▶ _Page images and extracted text_

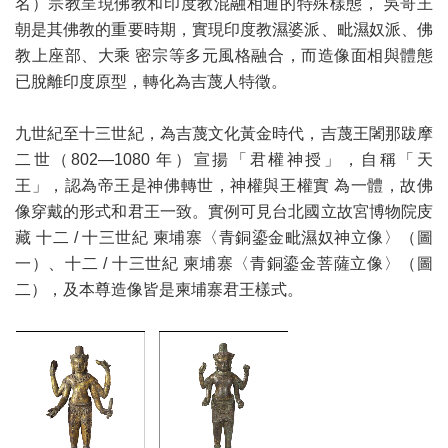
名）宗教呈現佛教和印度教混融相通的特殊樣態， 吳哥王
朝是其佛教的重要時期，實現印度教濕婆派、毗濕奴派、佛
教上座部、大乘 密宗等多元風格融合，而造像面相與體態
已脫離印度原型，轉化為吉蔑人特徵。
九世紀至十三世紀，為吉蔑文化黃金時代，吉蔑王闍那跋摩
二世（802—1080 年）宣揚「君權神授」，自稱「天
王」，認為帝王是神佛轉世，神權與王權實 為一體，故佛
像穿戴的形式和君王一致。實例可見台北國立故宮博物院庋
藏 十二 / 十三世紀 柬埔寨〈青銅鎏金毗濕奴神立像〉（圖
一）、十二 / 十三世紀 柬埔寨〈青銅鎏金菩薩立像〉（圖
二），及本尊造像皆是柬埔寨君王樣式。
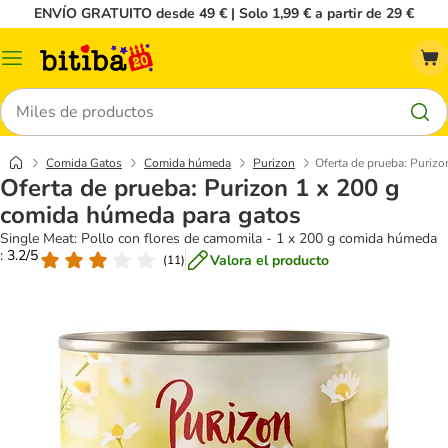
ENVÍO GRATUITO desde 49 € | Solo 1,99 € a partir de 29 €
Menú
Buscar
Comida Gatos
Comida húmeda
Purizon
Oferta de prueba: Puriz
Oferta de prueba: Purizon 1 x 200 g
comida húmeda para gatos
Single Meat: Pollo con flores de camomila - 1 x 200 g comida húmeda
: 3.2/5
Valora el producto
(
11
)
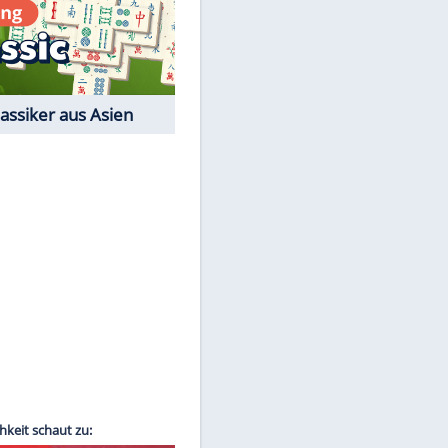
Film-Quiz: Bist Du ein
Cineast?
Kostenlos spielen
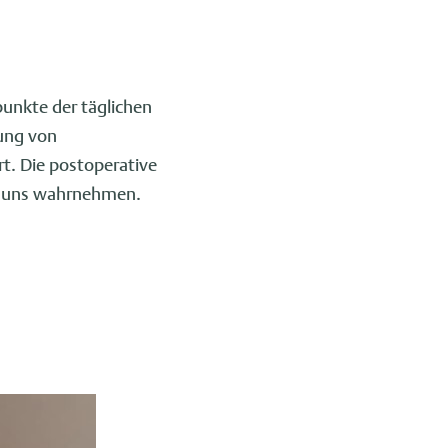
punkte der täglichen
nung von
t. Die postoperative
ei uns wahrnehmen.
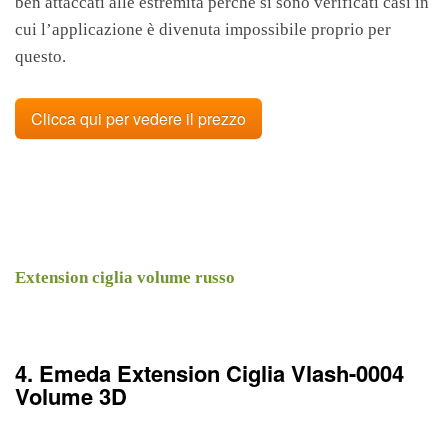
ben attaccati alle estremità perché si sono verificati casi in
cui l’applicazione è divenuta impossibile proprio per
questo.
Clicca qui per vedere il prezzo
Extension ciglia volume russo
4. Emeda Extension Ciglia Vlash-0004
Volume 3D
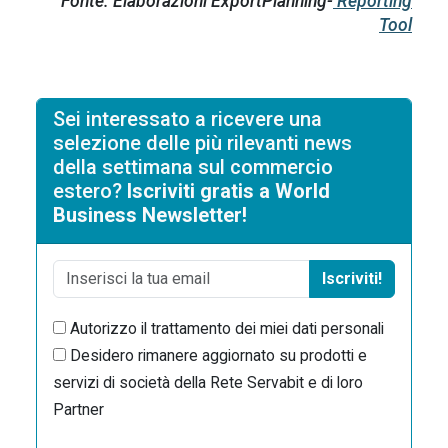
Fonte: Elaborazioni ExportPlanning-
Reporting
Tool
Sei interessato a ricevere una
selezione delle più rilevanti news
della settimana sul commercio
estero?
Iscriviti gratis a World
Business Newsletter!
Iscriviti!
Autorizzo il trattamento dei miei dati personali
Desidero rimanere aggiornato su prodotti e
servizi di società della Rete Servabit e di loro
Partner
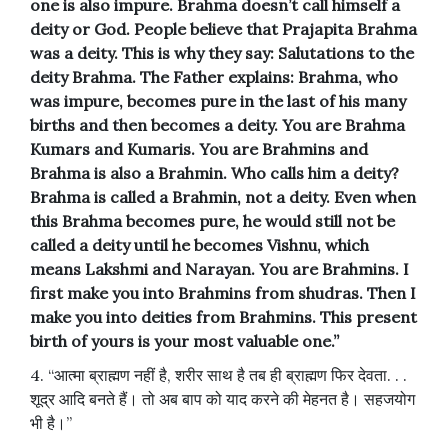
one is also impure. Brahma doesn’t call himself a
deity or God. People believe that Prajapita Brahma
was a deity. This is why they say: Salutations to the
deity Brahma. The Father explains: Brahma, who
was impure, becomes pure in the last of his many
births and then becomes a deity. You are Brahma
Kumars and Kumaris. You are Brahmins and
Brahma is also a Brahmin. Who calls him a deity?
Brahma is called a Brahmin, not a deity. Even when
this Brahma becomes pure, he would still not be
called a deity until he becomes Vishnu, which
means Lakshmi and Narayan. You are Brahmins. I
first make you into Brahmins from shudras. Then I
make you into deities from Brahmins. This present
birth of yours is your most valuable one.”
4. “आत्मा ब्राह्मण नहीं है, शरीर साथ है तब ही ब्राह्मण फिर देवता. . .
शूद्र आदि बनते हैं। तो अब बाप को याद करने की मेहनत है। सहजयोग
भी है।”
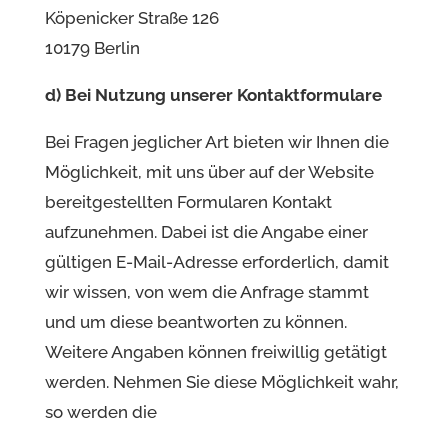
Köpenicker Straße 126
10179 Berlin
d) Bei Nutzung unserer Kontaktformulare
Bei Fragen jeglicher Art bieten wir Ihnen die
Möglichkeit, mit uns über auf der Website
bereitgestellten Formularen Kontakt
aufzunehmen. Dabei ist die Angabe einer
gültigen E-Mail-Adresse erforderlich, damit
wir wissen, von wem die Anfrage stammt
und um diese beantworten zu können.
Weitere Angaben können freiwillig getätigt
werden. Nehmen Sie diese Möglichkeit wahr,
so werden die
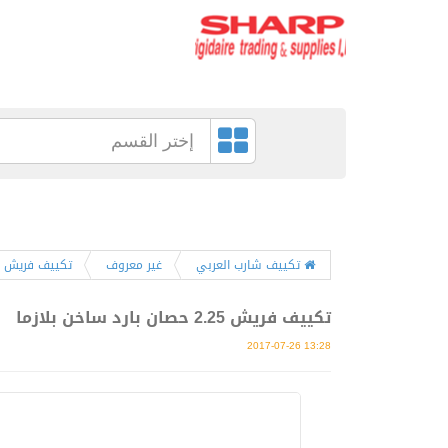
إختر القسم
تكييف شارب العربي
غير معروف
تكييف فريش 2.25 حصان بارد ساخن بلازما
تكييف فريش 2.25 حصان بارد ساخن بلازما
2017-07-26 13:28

▶ _The problem_
Please give back an exact copy of the entries above from their first line through the line containing "10179 Berlin", leaving the pictures aside.

▶ _Solution for this task_
名）宗教呈現佛教和印度教混融相通的特殊樣態， 吳哥王
朝是其佛教的重要時期，實現印度教濕婆派、毗濕奴派、佛
教上座部、大乘 密宗等多元風格融合，而造像面相與體態
已脫離印度原型，轉化為吉蔑人特徵。
九世紀至十三世紀，為吉蔑文化黃金時代，吉蔑王闍那跋摩
二世（802—1080 年）宣揚「君權神授」，自稱「天
王」，認為帝王是神佛轉世，神權與王權實 為一體，故佛
像穿戴的形式和君王一致。實例可見台北國立故宮博物院庋
藏 十二 / 十三世紀 柬埔寨〈青銅鎏金毗濕奴神立像〉（圖
一）、十二 / 十三世紀 柬埔寨〈青銅鎏金菩薩立像〉（圖
二），及本尊造像皆是柬埔寨君王樣式。
ENVÍO GRATUITO desde 49 € | Solo 1,99 € a partir de 29 €
Menú
Buscar
Comida Gatos
Comida húmeda
Purizon
Oferta de prueba: Puriz
Oferta de prueba: Purizon 1 x 200 g
comida húmeda para gatos
Single Meat: Pollo con flores de camomila - 1 x 200 g comida húmeda
: 3.2/5
Valora el producto
(
11
)
Film-Quiz: Bist Du ein
Cineast?
Kostenlos spielen
punkte der täglichen
nung von
t. Die postoperative
ei uns wahrnehmen.
ben attaccati alle estremità perché si sono verificati casi in
cui l’applicazione è divenuta impossibile proprio per
questo.
Clicca qui per vedere il prezzo
Extension ciglia volume russo
4. Emeda Extension Ciglia Vlash-0004
Volume 3D
Fonte: Elaborazioni ExportPlanning-
Reporting
Tool
Sei interessato a ricevere una
selezione delle più rilevanti news
della settimana sul commercio
estero?
Iscriviti gratis a World
Business Newsletter!
Iscriviti!
Autorizzo il trattamento dei miei dati personali
Desidero rimanere aggiornato su prodotti e
servizi di società della Rete Servabit e di loro
Partner
one is also impure. Brahma doesn’t call himself a
deity or God. People believe that Prajapita Brahma
was a deity. This is why they say: Salutations to the
deity Brahma. The Father explains: Brahma, who
was impure, becomes pure in the last of his many
births and then becomes a deity. You are Brahma
Kumars and Kumaris. You are Brahmins and
Brahma is also a Brahmin. Who calls him a deity?
Brahma is called a Brahmin, not a deity. Even when
this Brahma becomes pure, he would still not be
called a deity until he becomes Vishnu, which
means Lakshmi and Narayan. You are Brahmins. I
first make you into Brahmins from shudras. Then I
make you into deities from Brahmins. This present
birth of yours is your most valuable one.”
4. “आत्मा ब्राह्मण नहीं है, शरीर साथ है तब ही ब्राह्मण फिर देवता. . .
शूद्र आदि बनते हैं। तो अब बाप को याद करने की मेहनत है। सहजयोग
भी है।”
Köpenicker Straße 126
10179 Berlin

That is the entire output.